■ PROBLEM DETAILS ■
Using the records below, find every line that includes "øget" and copy it.

Items listed in a dataset:
§ §
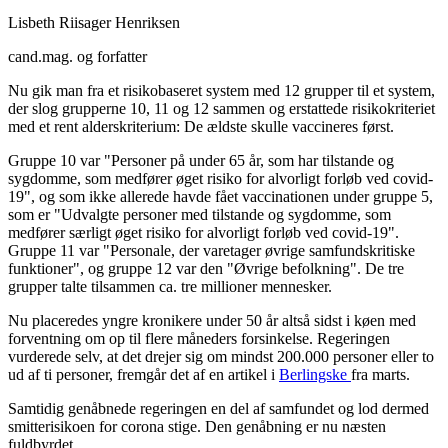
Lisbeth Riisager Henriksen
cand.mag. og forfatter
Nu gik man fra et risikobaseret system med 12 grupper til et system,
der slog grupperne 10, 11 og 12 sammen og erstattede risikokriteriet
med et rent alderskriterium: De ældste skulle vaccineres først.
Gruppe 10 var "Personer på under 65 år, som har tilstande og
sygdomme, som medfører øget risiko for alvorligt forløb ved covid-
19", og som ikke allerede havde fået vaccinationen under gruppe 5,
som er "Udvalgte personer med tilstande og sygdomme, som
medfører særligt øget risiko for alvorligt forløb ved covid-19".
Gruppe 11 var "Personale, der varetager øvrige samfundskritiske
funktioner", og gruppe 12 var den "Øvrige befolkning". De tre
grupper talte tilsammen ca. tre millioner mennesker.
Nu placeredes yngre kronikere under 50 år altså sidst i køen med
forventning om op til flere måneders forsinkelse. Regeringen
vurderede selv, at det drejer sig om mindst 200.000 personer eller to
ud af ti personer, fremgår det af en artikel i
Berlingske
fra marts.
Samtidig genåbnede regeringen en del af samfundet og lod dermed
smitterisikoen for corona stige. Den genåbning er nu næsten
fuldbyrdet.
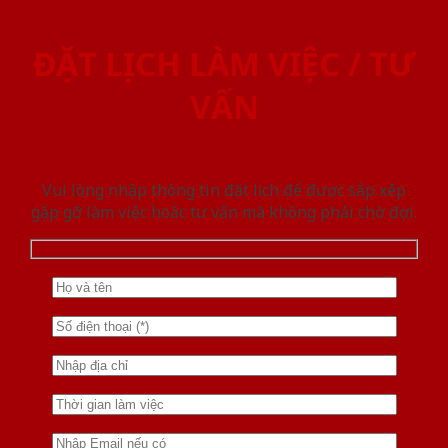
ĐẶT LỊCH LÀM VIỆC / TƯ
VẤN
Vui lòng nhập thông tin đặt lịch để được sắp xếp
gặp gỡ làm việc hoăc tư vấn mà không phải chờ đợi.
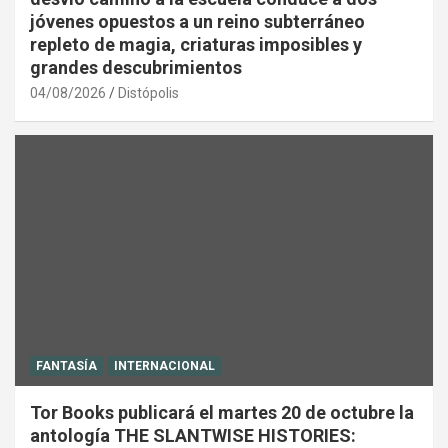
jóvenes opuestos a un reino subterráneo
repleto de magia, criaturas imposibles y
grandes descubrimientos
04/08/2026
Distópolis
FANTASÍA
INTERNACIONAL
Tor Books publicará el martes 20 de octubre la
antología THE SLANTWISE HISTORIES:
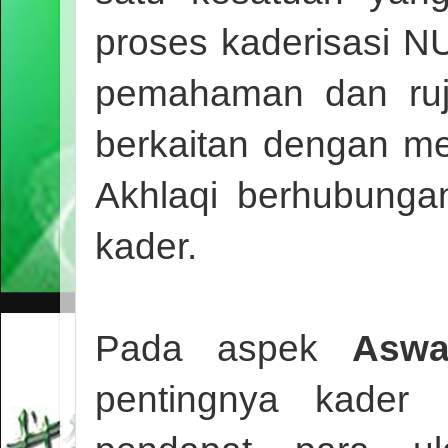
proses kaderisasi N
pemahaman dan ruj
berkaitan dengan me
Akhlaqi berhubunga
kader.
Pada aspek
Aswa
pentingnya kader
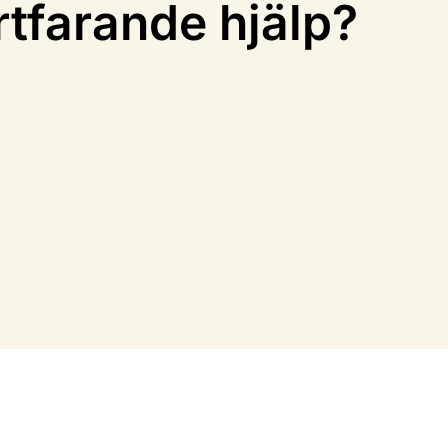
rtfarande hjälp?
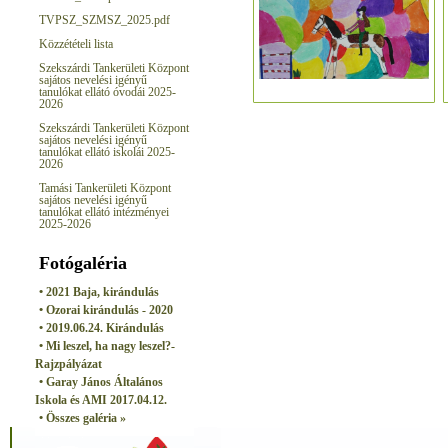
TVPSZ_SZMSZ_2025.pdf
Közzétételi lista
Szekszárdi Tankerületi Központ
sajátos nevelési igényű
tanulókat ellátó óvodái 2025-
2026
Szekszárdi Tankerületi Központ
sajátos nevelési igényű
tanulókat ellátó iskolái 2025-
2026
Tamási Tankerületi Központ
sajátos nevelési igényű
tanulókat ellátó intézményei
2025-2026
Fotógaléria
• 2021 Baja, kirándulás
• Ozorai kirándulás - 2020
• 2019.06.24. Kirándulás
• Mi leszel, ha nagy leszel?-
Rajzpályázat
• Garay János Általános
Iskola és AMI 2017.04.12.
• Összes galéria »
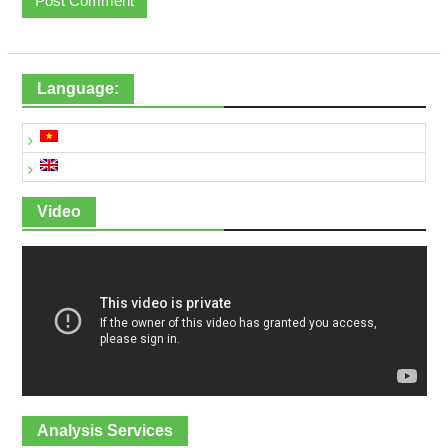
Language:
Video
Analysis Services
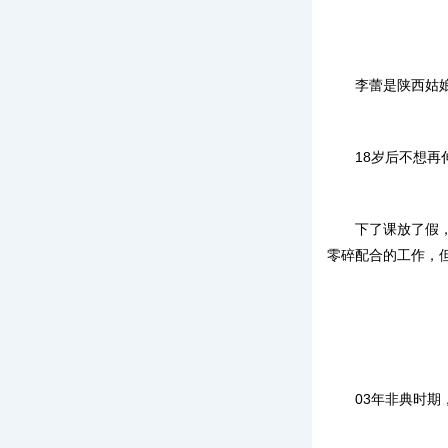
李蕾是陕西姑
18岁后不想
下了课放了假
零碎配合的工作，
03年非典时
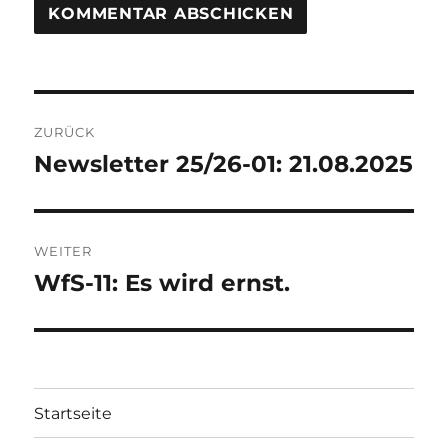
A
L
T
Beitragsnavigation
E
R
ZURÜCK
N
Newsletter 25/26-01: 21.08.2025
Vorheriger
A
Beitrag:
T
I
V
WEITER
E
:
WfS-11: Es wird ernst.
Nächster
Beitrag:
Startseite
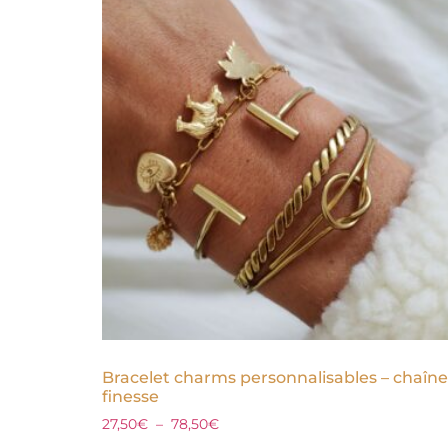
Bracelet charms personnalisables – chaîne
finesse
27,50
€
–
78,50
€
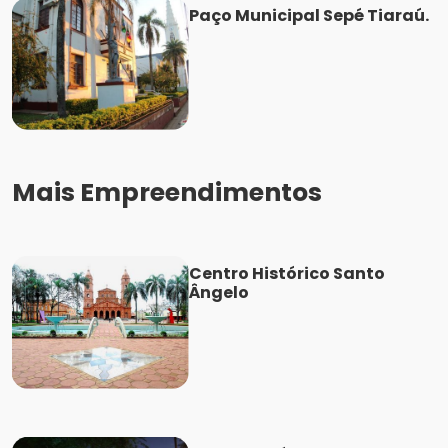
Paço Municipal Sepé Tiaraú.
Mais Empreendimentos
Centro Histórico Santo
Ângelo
§ §
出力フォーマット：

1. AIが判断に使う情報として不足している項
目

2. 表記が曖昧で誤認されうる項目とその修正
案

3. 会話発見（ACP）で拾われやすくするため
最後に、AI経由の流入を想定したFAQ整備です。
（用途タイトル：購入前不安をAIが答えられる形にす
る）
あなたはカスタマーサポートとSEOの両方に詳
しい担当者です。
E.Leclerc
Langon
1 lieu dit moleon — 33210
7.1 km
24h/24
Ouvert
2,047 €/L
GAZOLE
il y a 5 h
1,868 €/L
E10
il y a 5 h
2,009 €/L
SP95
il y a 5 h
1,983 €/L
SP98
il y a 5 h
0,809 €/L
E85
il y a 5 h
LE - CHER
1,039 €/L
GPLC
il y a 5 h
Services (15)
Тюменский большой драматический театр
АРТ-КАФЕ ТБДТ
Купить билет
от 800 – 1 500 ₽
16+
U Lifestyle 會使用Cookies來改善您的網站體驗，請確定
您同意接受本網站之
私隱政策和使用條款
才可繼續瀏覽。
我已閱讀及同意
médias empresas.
§ §
■ PROBLEM SOLUTION ■
sygdomme, som medfører øget risiko for alvorligt forløb ved covid-
medfører særligt øget risiko for alvorligt forløb ved covid-19".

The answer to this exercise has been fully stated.